ASSIGNED TASK :: Reproduce only the lines of the material below that start at the line containing "Supports * wildcards and" and stop at the line containing "depends:hexpm:ecto". Keep both end lines.

SOURCE MATERIAL ::
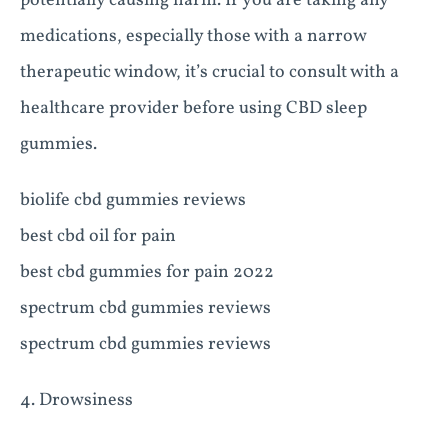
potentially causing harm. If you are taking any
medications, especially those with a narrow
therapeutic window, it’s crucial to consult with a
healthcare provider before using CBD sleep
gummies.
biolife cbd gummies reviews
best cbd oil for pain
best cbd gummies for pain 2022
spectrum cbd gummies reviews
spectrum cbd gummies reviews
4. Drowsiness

...

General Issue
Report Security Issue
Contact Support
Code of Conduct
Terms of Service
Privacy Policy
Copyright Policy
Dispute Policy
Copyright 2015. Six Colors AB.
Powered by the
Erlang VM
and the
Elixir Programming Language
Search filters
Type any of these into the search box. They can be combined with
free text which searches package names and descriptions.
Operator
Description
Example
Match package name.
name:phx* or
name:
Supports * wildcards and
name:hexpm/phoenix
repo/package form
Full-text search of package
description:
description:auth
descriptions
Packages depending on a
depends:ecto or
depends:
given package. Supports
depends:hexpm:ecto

* * *

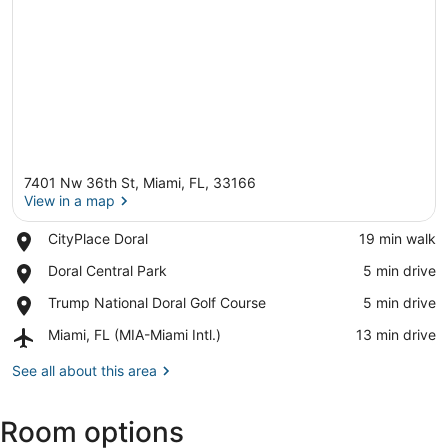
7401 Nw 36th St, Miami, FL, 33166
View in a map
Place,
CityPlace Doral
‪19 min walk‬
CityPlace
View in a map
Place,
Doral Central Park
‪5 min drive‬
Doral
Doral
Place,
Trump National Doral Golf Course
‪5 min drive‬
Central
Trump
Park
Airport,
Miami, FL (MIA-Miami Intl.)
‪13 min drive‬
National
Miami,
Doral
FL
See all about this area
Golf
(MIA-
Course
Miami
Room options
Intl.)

TASK OUTPUT ::
Supports * wildcards and
name:hexpm/phoenix
repo/package form
Full-text search of package
description:
description:auth
descriptions
Packages depending on a
depends:ecto or
depends:
given package. Supports
depends:hexpm:ecto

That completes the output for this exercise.